While I agree that Haiku might not be for tablets, but it should take into account its installation on a laptop. That means support for myriad devices: flashdrives, external HDD, wifi cards, sound cards, graphics cards, etc.

For Haiku to truly shine and be accepted, driver support is a big stepping stone for Haiku to gain popularity.

I personally would like an OS that I can grab from internet, burn a CD, pop it into a laptop cd drive, install and find everything is working as expected. I don’t find this for OSes like *BSD or Mac OSX (yes, I tried to install Mac OSX from retail CD onto my laptop, din’t quite get it right, though).

And personally, I cant just install a single application in Linux or *BSD, I have to get plethora of other supporting packages. Just last night, I was trying to get Empathy on an OpenBSD installation. It fetched some seemingly irrelevant stuff!

I hope this never happens to Haiku.

Good work! Thanks to all the developers who are working so hard.
@leavengood and other developers, Please spend time with you family. Haiku development is important, Family is MORE important! :wink:

I was a Be programmer way back when - I even had a BeBox (which I sadly sold… ). I am really happy and impressed to see the work that has been put into keeping the spirit of BeOS alive. It was really exciting to be part of something new, and rather frustrating when they stopped making hardware, then shifted to Macs, then to Windows. It was hard to watch, and while I had intended to write software for the platform, I gave up with the constant strategy shifts.

I’d love to get into development again, but without an IDE, this may be over my head. I have not looked at the APIs yet, but the original Be APIs were awesome. I learned to program in a GUI, so working from the terminal is a challenge in itself. I miss CodeWarrior!

I haven’t been able to get the current nightlies up and running on any device besides VirtualBox, where it runs perfectly, and fast! I understand the challenges of drivers, and that said, it would be nice if there was a hardware maker who could put together a cheap box made with parts that would run the current version of Haiku, much like the original BeBox concept… I’ve never built my own computer, so I wouldn’t know where to start. But if there were a list of recommended parts even… I’d go for it.
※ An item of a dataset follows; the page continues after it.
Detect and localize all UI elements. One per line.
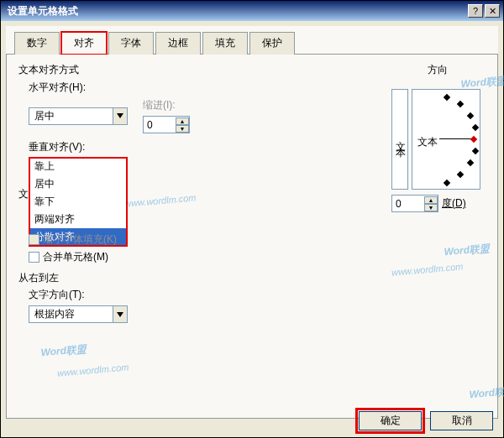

I think e-mail is another show stopper for a lot of people. The integration of e-mail into the tracker is a beautiful concept, so the thought of going to a standard 3-panel e-mail program seems kind of sad. The browser works great!

I think the point I’m trying to make is there are a few key pieces missing before casual programmers, or even casual users can use Haiku… but I’m sure that isn’t lost on anyone.

Sorry for rambling, and I hope nothing said here sounds ungrateful… a sincere thanks to all the devs who have kept this alive. Outstanding work and I am very impressed!

Saw this today. It may/or may not, be something that Haiku could fully support. It may be worth keeping an eye on.

I also wonder about the AMD Apu line up. AMD seems a little more open source friendly and there are fewer chipsets for this line of cpus, making it a smaller target.

But anyway, it may be that VIA might have something for us AltOS geeks coming soon.